Tuesday, January 20, 2009

how much is your sanity worth?

so, black president, blah, blah, blah. here's the fucking news of the week. there was a plane crash...in a river...and people fucking lived. are you serious? i know these people must be wondering what they've gotta do to get famous. i mean, any other week and they are national heroes or some shit. but not this one. this one they only get five minutes on the today show and then kicked to the curb. oops.

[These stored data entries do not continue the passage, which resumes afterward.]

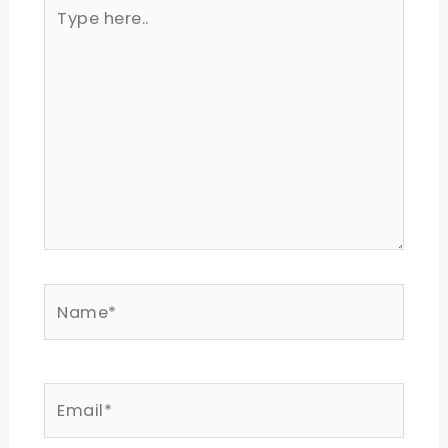
Type
here..
Name*
Email*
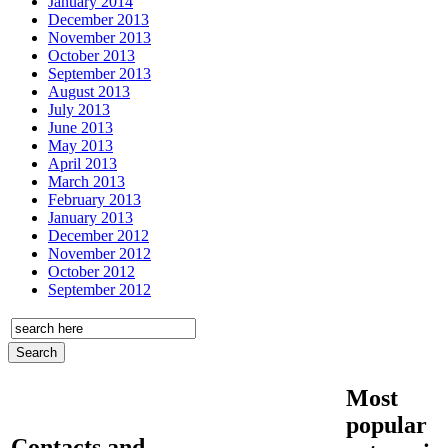
January 2014
December 2013
November 2013
October 2013
September 2013
August 2013
July 2013
June 2013
May 2013
April 2013
March 2013
February 2013
January 2013
December 2012
November 2012
October 2012
September 2012
Most
popular
Contacts and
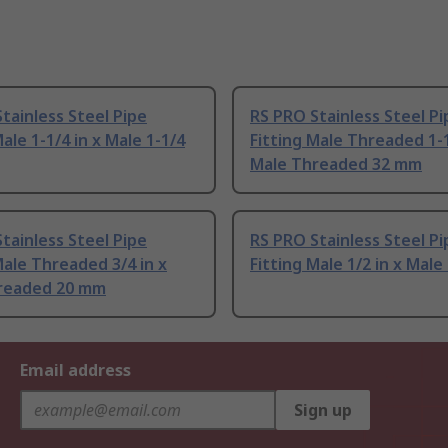
tainless Steel Pipe
RS PRO Stainless Steel Pi
Male 1-1/4 in x Male 1-1/4
Fitting Male Threaded 1-1
Male Threaded 32 mm
tainless Steel Pipe
RS PRO Stainless Steel Pi
Male Threaded 3/4 in x
Fitting Male 1/2 in x Male 
readed 20 mm
Email address
Sign up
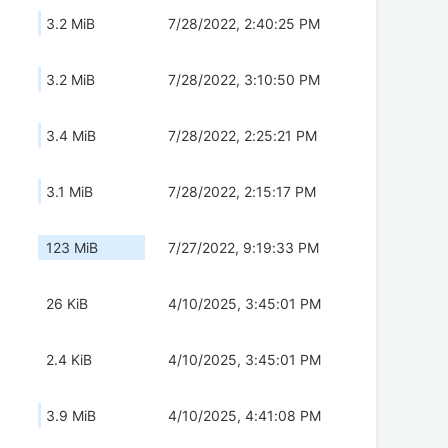
3.2 MiB
7/28/2022, 2:40:25 PM
3.2 MiB
7/28/2022, 3:10:50 PM
3.4 MiB
7/28/2022, 2:25:21 PM
3.1 MiB
7/28/2022, 2:15:17 PM
123 MiB
7/27/2022, 9:19:33 PM
26 KiB
4/10/2025, 3:45:01 PM
2.4 KiB
4/10/2025, 3:45:01 PM
3.9 MiB
4/10/2025, 4:41:08 PM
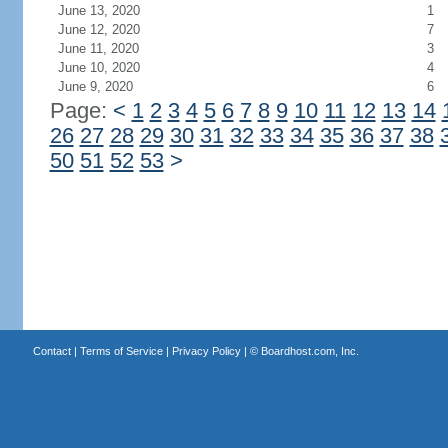
June 13, 2020
1
June 12, 2020
7
June 11, 2020
3
June 10, 2020
4
June 9, 2020
6
Page:
<
1
2
3
4
5
6
7
8
9
10
11
12
13
14
26
27
28
29
30
31
32
33
34
35
36
37
38
50
51
52
53
>
Contact
|
Terms of Service
|
Privacy Policy
| ©
Boardhost.com, Inc.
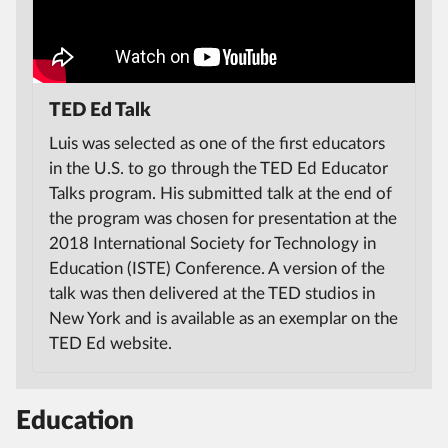
TED Ed Talk
Luis was selected as one of the first educators
in the U.S. to go through the TED Ed Educator
Talks program. His submitted talk at the end of
the program was chosen for presentation at the
2018 International Society for Technology in
Education (ISTE) Conference. A version of the
talk was then delivered at the TED studios in
New York and is available as an exemplar on the
TED Ed website.
Education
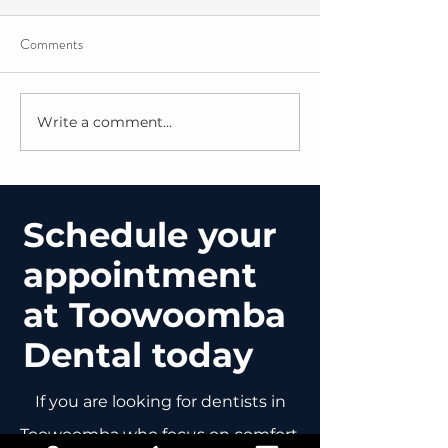
Comments
Write a comment...
Bridging the Gap: The “Why” Behind
Schedule your
Our Oncology Oral Health Packs
appointment
at Toowoomba
Dental today
If you are looking for dentists in
Toowoomba who focus on comfort,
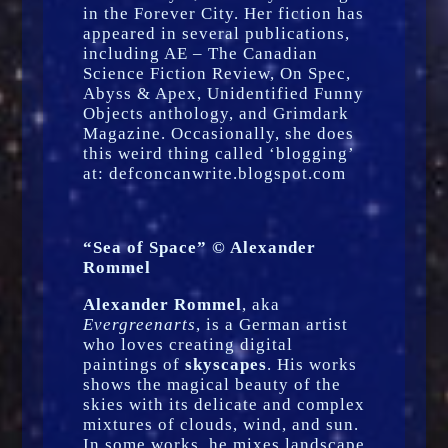
in the Forever City. Her fiction has
appeared in several publications,
including AE – The Canadian
Science Fiction Review, On Spec,
Abyss & Apex, Unidentified Funny
Objects anthology, and Grimdark
Magazine. Occasionally, she does
this weird thing called ‘blogging’
at: defconcanwrite.blogspot.com
“Sea of Space” © Alexander
Rommel
Alexander Rommel
, aka
Evergreenarts
, is a German artist
who loves creating digital
paintings of
skyscapes
. His works
shows the magical beauty of the
skies with its delicate and complex
mixtures of clouds, wind, and sun.
In some works, he mixes landscape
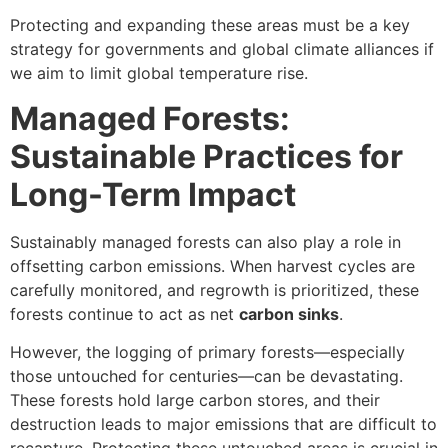
Protecting and expanding these areas must be a key
strategy for governments and global climate alliances if
we aim to limit global temperature rise.
Managed Forests:
Sustainable Practices for
Long-Term Impact
Sustainably managed forests can also play a role in
offsetting carbon emissions. When harvest cycles are
carefully monitored, and regrowth is prioritized, these
forests continue to act as net
carbon sinks
.
However, the logging of primary forests—especially
those untouched for centuries—can be devastating.
These forests hold large carbon stores, and their
destruction leads to major emissions that are difficult to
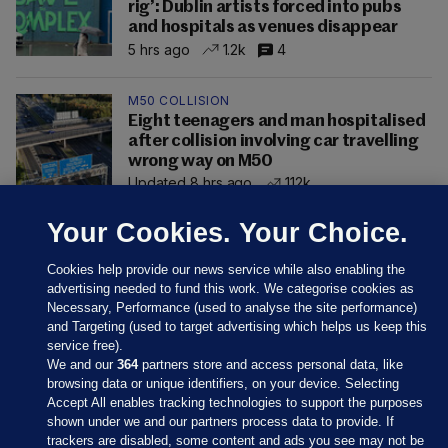
rig’: Dublin artists forced into pubs
and hospitals as venues disappear
5 hrs ago
1.2k
4
M50 COLLISION
Eight teenagers and man hospitalised
after collision involving car travelling
wrong way on M50
Updated 8 hrs ago
112k
Your Cookies. Your Choice.
Cookies help provide our news service while also enabling the
advertising needed to fund this work. We categorise cookies as
Necessary, Performance (used to analyse the site performance)
and Targeting (used to target advertising which helps us keep this
service free).
We and our
364
partners store and access personal data, like
browsing data or unique identifiers, on your device. Selecting
Accept All enables tracking technologies to support the purposes
shown under we and our partners process data to provide. If
Sections
trackers are disabled, some content and ads you see may not be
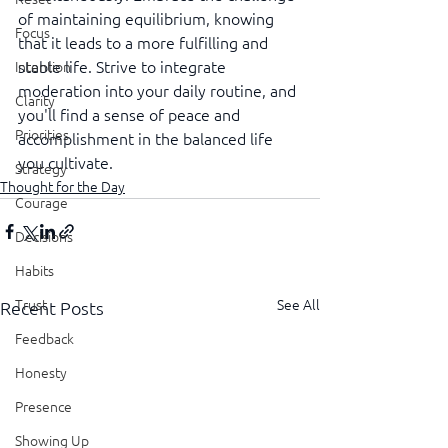
of maintaining equilibrium, knowing 
Focus
that it leads to a more fulfilling and 
stable life. Strive to integrate 
Intention
moderation into your daily routine, and 
Clarity
you'll find a sense of peace and 
Priorities
accomplishment in the balanced life 
you cultivate.
Strategy
Thought for the Day
Courage
Decisions
Habits
See All
Trust
Recent Posts
Feedback
Honesty
Presence
Showing Up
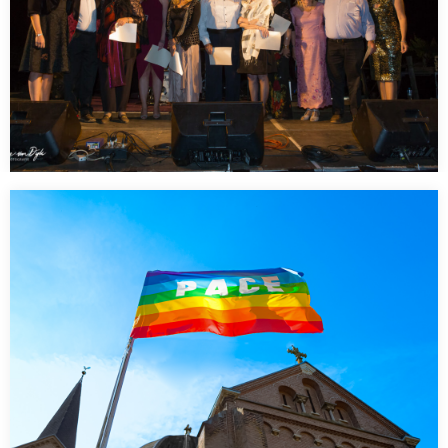
Tourism Central Australia Awards Dinner
…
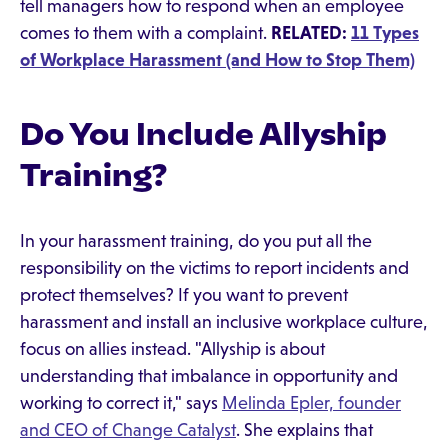
tell managers how to respond when an employee
comes to them with a complaint.
RELATED:
11 Types
of Workplace Harassment (and How to Stop Them)
Do You Include Allyship
Training?
In your harassment training, do you put all the
responsibility on the victims to report incidents and
protect themselves? If you want to prevent
harassment and install an inclusive workplace culture,
focus on allies instead. "Allyship is about
understanding that imbalance in opportunity and
working to correct it," says
Melinda Epler, founder
and CEO of Change Catalyst
. She explains that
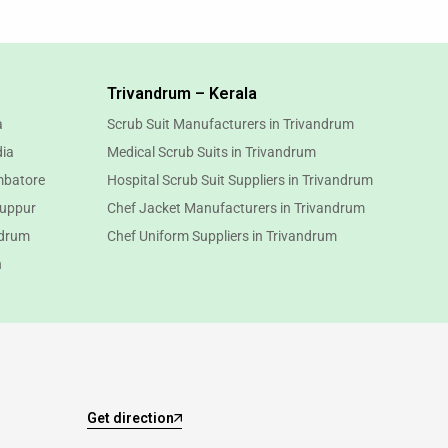
Trivandrum – Kerala
a
Scrub Suit Manufacturers in Trivandrum
dia
Medical Scrub Suits in Trivandrum
mbatore
Hospital Scrub Suit Suppliers in Trivandrum
ruppur
Chef Jacket Manufacturers in Trivandrum
ndrum
Chef Uniform Suppliers in Trivandrum
n
Get direction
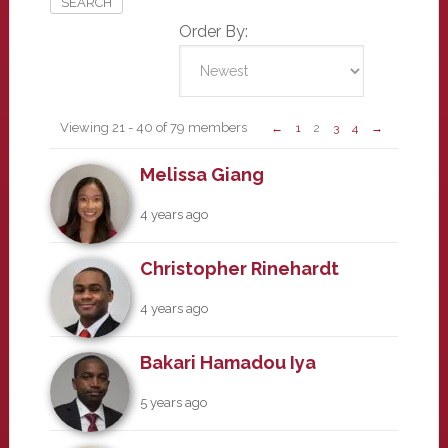
Order By:
Members
Viewing 21 - 40 of 79 members
←
1
2
3
4
→
Melissa Giang
4 years ago
Christopher Rinehardt
4 years ago
Bakari Hamadou Iya
5 years ago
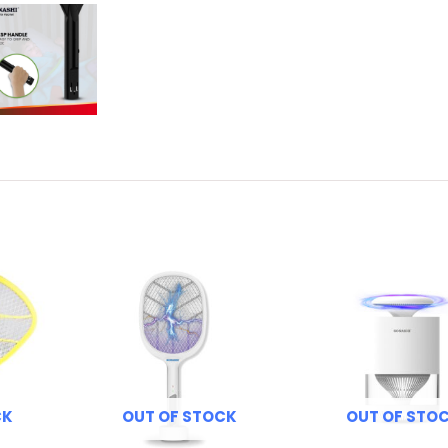
CK
OUT OF STOCK
OUT OF STO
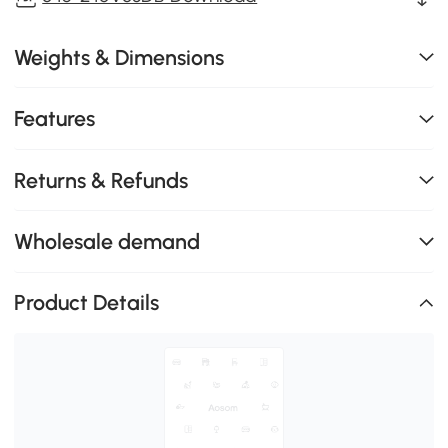
Weights & Dimensions
Features
Returns & Refunds
Wholesale demand
Product Details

so today i hear that the airline sent them each $5000. which got me thinking, would i knowingly subject myself to a plane crash if i knew i was going to live in order to make $5000? i mean hell, if you were GUARANTEED that you weren't gonna me maimed or any shit, would you do it? it's really just like a roller coaster on steroids at that point, right? so here is what i've come up with...no. hell no. first off, i already hate fucking flying. i try telling myself that i can't die in a plane crash because my cousins inventing the fucking airplane, but that really doesn't give me much comfort. and i always do the baby check when i get on a plane, hoping that god wouldn't crash one with innocent babies on board. but then i think about all the babies that die everyday in car crashes, or even in the damn hospital before they get some boob action from mom. and on top of that i figure i've done enough dirt in my life to outweigh the pureness of a new born. so i'm fucked. but yeah, 5 g's would be nice. but i just know that shit would fuck me up for life. i think i'd probably throw up just hearing the word plane after that. even if people were just saying "plain bagel." or "let me explain." and besides that i really don't want to go through the rest of my life remembering the last time i shit my pants. call me crazy.

so yeah, thanks mr. airline exec, but you can keep your 5000 bucks. now you want to put a few more zeros behind that shit, and we might have something to talk about.

Monday, December 29, 2008

french kiss(off).



have you ever noticed that when you have a bad experience with sumthin or someone everything you come across seems to remind you of that bad thing. well, she's from france.

Thursday, December 18, 2008

weekly wtf - my president is a fucking ninja!



so while last week was a tough call on what should make the weekly wtf, this week was absolutely NO contest. i'm sure everyone has seen this footage of soon to be ex-president bush getting moccasins hurled at him. this is the funniest shit that i've seen since star jones did that interview talking about how she shed that extra person she was carrying around by eating salad. riiiiight star. but, being the observant fellow that i am, getting the ninja shoes of death thrown at you is not nearly enough to earn the distinction of appearing in my blog. so what has earned baby bush this honor, you ask?

one, for someone who has tried and failed on countless occasions to throw a baseball 60 feet without skipping the fucking thing across the ground like a rock in huck finn, this dude dodged those damn shoes like he was auditioning to be neo's dad in the prequel to the matrix.

second, WHERE THE FUCK WAS THE SECRET SERVICE!?!? those cats must have been up for a damn week smoking that iraqi goodness! i didn’t see one of them show up until both shoes were thrown (homeboy had to reach down and take the second one off, mind you), and some REPORTERS tackled the assailant. if that doesn't convince you that everybody is done with mr. bush i don't know what will. And THEY WERE SHOES PEOPLE! i'm no physicist, but i'm pretty sure bullets travel faster. get on your jobs fellas.

third, all i could think about after was obama on the phone getting the names of every last agent on that detail to make sure none of those motherfuckers got within 100 miles of protecting his black ass.